The plan received the final stamp of approval at a cabinet meeting Wednesday. Although it fell short of what Prime Minister Koizumi originally intended to accomplish, he put a positive spin on it when he spoke with reporters.
"We have come far, haven't we? We were able to take a big step forward," Mr. Koizumi said. "The cooperation of the opposition forces has been significant."
He added that his restructuring agenda didn't face as much resistance as he had anticipated.
Key components of the plan include privatizing highway corporations and airports, as well as a dozen other entities and dismantling the government housing loan corporation.
The goal of all this is to significantly reduce Japan's crushing debt and move the country out of recession. Japan spends more than $40 billion a year to support public corporations - many of which have been criticized as moribund and inefficient.

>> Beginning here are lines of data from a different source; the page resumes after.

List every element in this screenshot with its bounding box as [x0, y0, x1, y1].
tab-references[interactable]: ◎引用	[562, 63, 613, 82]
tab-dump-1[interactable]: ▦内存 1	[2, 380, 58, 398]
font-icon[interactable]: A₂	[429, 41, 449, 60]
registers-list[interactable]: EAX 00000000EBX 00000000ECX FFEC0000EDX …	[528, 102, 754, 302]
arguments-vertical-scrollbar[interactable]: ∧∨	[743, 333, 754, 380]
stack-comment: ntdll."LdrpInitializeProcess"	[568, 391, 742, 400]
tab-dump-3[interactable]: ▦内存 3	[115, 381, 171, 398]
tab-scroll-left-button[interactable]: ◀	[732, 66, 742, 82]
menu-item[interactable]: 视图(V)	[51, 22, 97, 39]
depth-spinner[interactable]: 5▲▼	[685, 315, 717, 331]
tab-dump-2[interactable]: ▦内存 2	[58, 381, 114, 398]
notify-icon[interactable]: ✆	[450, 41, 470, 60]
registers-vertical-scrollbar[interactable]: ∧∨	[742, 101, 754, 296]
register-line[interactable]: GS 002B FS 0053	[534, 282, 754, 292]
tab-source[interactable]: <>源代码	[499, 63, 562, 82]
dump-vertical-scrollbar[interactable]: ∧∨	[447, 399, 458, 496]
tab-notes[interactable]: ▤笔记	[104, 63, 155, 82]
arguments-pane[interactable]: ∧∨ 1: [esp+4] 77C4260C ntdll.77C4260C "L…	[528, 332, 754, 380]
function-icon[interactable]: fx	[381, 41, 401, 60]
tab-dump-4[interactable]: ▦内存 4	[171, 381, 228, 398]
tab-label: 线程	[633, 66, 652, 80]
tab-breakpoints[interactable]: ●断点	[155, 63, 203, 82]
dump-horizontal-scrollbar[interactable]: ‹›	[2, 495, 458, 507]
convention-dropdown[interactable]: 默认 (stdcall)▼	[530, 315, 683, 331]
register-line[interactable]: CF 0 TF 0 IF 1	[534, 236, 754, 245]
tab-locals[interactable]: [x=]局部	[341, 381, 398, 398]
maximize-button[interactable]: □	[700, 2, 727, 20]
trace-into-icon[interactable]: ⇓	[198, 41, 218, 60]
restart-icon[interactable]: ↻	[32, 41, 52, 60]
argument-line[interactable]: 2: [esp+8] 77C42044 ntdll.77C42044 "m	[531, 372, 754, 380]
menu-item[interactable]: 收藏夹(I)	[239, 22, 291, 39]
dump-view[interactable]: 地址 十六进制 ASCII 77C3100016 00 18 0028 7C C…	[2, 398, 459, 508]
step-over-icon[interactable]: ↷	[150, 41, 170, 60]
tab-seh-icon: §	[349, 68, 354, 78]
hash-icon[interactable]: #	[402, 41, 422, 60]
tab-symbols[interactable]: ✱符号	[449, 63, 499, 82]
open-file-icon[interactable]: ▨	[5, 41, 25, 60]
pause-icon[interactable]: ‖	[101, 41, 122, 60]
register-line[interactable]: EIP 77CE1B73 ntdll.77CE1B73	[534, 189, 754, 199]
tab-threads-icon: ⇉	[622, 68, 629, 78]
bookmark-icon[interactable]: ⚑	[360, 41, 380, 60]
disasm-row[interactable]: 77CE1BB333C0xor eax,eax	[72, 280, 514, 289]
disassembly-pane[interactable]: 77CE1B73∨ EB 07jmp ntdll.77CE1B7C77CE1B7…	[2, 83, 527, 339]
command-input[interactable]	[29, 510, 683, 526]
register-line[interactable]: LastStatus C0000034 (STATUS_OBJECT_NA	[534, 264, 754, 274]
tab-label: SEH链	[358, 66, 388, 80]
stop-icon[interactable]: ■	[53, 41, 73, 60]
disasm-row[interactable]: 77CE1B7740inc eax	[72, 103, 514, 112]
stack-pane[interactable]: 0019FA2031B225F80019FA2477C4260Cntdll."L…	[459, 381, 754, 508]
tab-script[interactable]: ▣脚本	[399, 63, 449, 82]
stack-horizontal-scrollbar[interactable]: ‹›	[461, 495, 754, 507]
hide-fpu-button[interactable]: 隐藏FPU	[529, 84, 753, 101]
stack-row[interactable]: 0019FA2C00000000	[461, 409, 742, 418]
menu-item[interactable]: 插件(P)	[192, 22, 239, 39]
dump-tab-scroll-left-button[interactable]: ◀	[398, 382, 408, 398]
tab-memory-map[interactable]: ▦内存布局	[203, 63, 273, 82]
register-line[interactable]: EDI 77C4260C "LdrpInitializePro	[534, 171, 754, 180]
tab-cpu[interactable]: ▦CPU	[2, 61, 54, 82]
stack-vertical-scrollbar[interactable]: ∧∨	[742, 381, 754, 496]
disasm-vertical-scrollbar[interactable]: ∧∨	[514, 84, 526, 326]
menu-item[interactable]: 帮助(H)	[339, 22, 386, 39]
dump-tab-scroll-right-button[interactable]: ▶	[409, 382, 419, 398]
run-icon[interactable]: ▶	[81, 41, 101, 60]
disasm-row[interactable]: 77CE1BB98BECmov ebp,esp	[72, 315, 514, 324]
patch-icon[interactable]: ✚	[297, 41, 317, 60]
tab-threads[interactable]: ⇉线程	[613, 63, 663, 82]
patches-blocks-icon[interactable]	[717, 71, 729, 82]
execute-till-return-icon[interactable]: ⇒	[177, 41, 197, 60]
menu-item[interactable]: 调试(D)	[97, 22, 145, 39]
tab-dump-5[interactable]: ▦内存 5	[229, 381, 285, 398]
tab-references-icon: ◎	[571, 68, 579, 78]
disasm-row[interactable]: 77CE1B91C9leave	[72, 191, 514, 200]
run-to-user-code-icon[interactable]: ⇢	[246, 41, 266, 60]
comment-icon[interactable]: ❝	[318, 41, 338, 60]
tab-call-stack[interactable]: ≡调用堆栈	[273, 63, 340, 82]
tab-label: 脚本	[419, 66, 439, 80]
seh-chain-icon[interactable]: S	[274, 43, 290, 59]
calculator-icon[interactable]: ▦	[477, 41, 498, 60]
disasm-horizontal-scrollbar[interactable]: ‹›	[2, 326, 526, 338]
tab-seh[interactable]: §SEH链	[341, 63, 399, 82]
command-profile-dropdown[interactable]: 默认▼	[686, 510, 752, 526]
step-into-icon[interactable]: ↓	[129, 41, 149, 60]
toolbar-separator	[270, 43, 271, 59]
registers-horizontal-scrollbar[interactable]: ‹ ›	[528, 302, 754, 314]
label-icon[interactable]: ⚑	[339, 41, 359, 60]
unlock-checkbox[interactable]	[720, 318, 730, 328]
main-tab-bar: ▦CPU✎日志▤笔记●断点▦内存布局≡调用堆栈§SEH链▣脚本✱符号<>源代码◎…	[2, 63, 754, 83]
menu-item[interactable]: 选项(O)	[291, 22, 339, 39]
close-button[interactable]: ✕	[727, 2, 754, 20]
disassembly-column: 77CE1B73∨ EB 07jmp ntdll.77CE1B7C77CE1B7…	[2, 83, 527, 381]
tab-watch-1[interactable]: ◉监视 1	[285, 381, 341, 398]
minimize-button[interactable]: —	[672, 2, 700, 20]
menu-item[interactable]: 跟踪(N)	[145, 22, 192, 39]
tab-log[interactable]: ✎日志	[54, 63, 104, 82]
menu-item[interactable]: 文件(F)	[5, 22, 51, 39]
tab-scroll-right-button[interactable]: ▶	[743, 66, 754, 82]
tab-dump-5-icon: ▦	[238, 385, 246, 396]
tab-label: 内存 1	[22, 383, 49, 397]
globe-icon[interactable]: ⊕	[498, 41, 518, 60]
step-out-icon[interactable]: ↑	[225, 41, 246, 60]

The managing director of J.P. Morgan Japan, Masaaki Kanno, says what the prime minister has accomplished so far is only part of the solution.
"To the extent that the government can save money, which was given to those public enterprises and the subsidies, the government can reduce the deficit," he said. "But the core of this problem is not the financial issue. This is more structural. In different words, this is a problem of efficiency of the whole Japanese structure."
The cabinet has postponed making a decision on the fate of eight state-backed financial institutions, including Japan's main foreign aid agency. The prime minister says he wants a plan in place early next year.